▶ **Directions**:
Every line containing the word "onze" must be pulled from the records.

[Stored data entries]
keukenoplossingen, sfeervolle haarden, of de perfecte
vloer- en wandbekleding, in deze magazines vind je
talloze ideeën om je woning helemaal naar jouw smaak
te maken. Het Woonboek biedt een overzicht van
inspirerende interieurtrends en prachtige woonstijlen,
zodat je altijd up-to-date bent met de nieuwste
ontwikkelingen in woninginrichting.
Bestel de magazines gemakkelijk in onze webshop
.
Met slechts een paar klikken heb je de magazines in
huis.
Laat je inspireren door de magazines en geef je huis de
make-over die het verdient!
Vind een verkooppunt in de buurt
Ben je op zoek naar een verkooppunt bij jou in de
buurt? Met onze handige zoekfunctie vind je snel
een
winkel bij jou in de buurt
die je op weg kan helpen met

--

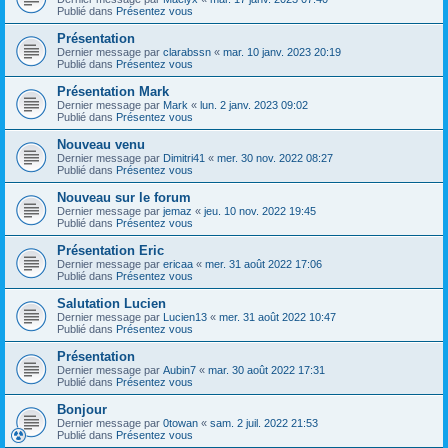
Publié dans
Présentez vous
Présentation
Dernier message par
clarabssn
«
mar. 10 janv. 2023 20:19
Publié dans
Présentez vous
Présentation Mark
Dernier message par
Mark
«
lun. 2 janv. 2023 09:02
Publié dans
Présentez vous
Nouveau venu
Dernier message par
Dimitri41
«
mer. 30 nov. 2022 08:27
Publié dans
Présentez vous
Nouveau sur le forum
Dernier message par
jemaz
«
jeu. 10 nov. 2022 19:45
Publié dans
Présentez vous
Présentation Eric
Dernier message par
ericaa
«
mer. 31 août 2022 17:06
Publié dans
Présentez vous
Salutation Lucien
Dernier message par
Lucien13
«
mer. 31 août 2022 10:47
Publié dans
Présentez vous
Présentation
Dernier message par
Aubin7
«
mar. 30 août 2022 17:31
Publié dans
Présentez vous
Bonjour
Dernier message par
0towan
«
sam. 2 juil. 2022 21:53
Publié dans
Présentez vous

---

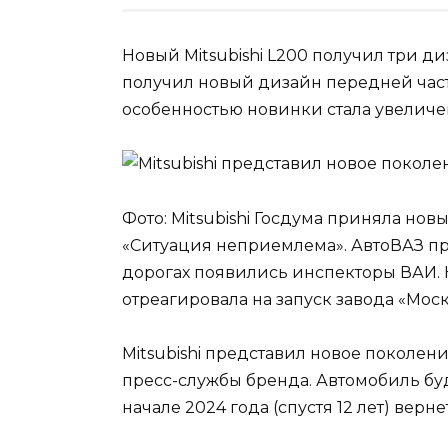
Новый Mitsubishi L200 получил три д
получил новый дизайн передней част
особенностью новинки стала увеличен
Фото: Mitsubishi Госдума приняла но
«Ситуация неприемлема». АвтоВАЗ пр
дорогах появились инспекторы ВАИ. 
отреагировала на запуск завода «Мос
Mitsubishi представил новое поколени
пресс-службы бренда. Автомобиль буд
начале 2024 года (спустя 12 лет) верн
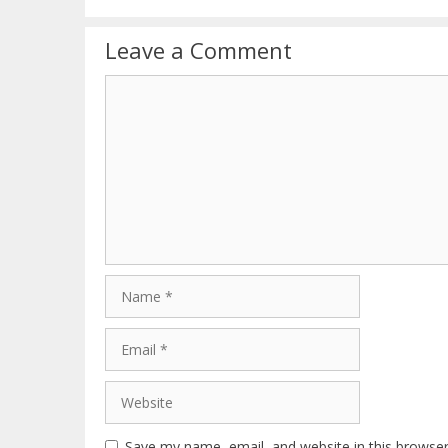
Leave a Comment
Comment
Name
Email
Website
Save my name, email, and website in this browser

▶ **Result**:
Bestel de magazines gemakkelijk in onze webshop
buurt? Met onze handige zoekfunctie vind je snel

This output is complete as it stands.